Dataset entries:
--- START ---

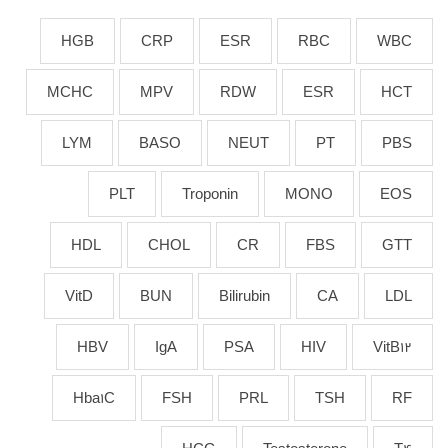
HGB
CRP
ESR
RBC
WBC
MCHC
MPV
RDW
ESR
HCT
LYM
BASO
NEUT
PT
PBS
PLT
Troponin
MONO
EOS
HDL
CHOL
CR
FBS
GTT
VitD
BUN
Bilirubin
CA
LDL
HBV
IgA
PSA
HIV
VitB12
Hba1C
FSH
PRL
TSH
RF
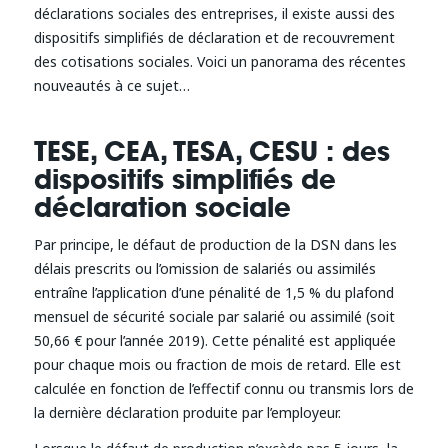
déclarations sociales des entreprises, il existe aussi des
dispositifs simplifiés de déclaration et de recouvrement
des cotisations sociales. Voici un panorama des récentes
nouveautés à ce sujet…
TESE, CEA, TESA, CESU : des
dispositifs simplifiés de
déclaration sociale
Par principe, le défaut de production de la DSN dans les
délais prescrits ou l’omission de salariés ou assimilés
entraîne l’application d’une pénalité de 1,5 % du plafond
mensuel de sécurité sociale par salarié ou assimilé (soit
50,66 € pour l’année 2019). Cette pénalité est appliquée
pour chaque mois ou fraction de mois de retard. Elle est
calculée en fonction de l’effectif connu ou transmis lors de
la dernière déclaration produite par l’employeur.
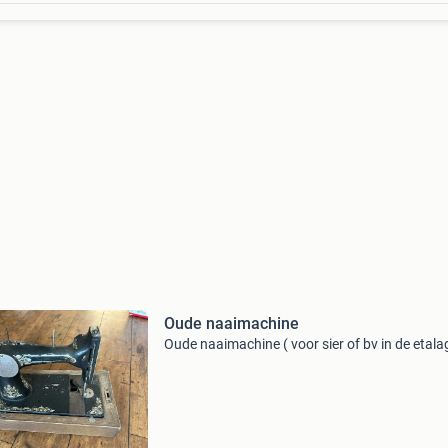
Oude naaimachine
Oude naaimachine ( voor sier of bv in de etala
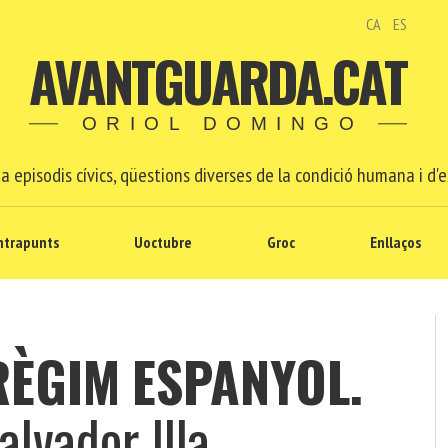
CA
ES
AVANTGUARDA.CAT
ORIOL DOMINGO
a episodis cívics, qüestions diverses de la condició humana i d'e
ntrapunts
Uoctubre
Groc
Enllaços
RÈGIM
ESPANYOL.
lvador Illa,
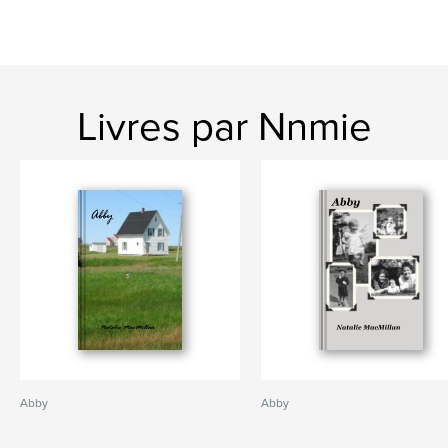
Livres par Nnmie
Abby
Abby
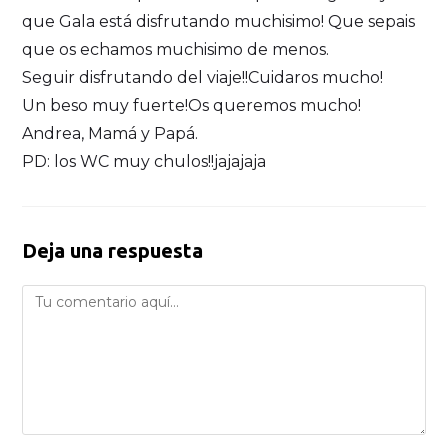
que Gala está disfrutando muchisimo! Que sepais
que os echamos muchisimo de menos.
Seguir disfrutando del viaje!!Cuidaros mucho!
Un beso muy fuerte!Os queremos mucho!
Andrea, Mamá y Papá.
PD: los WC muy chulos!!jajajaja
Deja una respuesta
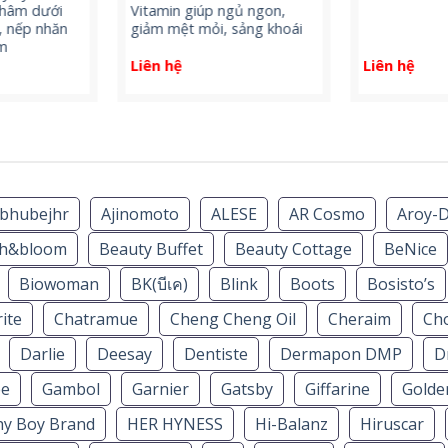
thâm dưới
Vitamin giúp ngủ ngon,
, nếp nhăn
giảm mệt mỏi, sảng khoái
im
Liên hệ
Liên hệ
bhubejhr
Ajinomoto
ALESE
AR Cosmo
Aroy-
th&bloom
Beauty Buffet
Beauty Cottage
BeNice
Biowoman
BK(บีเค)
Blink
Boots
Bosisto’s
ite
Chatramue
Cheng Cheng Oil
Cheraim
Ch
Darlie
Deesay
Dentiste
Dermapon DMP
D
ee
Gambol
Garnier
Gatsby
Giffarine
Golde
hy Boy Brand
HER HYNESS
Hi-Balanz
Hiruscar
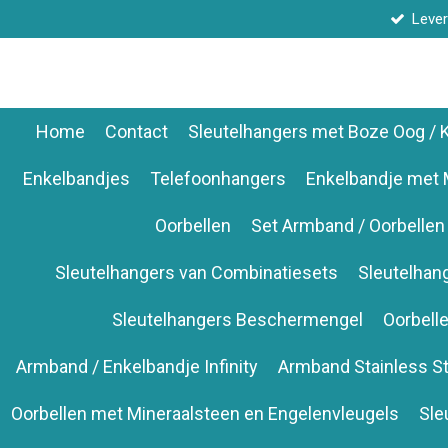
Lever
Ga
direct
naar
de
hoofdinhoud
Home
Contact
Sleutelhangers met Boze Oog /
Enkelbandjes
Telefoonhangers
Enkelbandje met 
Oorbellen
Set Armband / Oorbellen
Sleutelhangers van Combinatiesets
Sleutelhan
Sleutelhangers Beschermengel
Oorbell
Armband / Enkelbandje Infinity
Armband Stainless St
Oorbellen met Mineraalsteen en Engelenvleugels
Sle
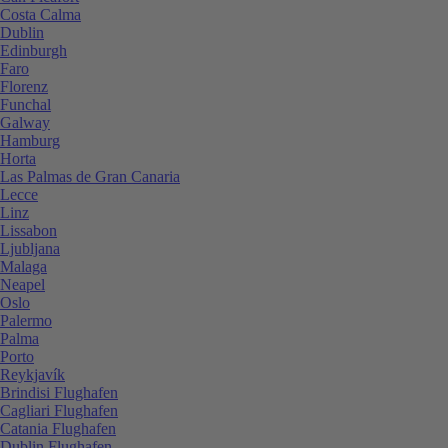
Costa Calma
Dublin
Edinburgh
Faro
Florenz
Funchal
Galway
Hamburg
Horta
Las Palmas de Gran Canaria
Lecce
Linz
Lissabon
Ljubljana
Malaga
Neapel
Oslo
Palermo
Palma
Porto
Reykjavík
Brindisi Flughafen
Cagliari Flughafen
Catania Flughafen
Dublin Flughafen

--- END ---
--- START ---

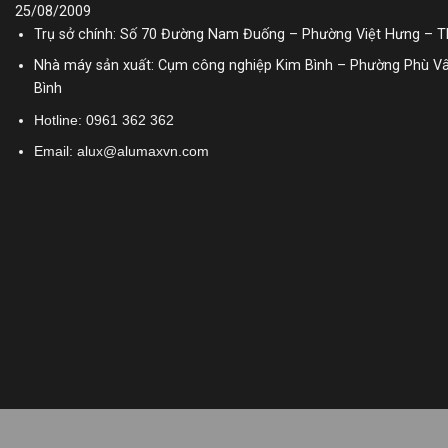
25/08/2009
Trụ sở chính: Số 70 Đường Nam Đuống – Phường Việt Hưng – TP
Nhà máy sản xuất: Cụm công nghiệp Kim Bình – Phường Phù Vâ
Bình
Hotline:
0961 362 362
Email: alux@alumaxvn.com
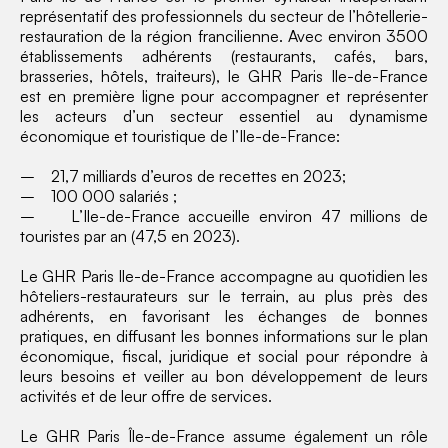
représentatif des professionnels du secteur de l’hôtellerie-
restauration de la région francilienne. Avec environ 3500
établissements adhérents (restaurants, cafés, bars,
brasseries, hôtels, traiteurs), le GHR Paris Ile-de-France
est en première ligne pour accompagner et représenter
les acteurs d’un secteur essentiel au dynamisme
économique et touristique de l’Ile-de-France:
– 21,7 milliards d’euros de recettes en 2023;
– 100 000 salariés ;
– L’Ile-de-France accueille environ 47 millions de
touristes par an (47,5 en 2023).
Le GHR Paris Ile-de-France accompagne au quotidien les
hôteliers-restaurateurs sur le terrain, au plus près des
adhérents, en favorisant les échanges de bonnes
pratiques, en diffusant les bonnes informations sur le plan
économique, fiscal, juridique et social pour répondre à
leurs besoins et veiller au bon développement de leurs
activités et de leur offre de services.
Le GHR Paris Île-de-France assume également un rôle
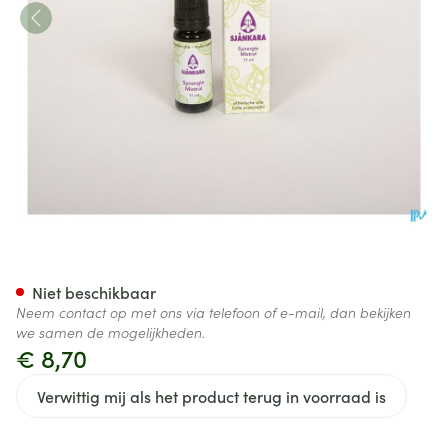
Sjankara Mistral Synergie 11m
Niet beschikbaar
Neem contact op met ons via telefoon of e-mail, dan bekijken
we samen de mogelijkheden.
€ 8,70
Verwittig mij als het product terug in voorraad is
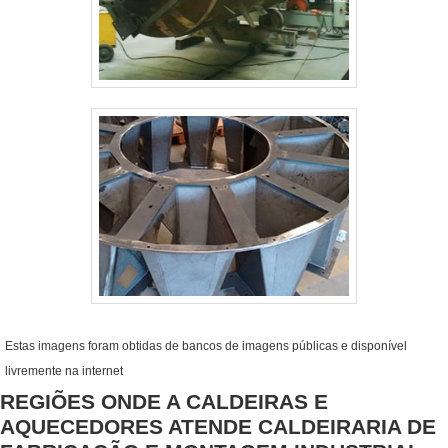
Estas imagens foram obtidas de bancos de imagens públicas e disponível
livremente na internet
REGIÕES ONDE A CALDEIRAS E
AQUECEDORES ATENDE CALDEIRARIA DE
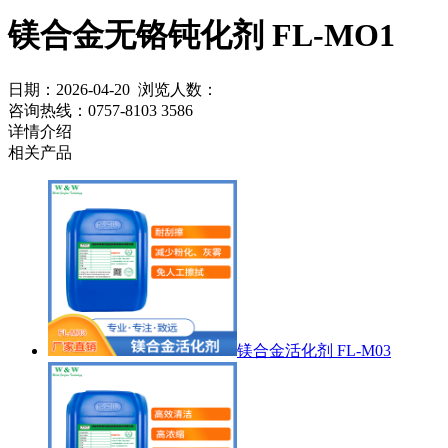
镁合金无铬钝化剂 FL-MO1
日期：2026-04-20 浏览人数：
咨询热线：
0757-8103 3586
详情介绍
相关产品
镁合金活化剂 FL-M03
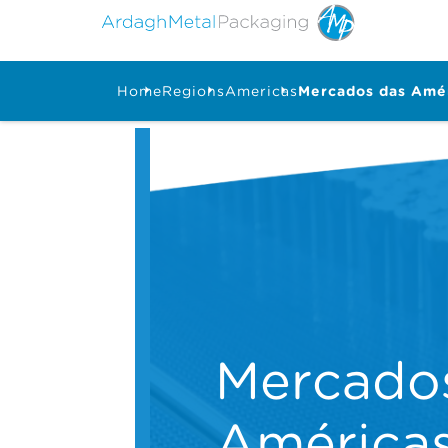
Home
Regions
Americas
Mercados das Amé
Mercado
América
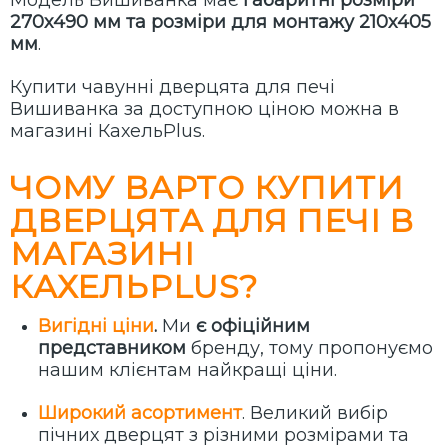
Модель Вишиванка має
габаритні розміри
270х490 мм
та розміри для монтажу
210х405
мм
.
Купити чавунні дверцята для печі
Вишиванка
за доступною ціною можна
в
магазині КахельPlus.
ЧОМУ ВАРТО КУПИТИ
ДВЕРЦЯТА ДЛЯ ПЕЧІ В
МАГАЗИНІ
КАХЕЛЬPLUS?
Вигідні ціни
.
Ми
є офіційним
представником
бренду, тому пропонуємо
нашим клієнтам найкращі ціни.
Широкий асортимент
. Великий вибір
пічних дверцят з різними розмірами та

--- END ---

Problem statement:
Which of the lines above hold the string "France"? Pick each of them out.

Exercise result:
brasseries, hôtels, traiteurs), le GHR Paris Ile-de-France
économique et touristique de l’Ile-de-France:
– L’Ile-de-France accueille environ 47 millions de
Le GHR Paris Ile-de-France accompagne au quotidien les
Le GHR Paris Île-de-France assume également un rôle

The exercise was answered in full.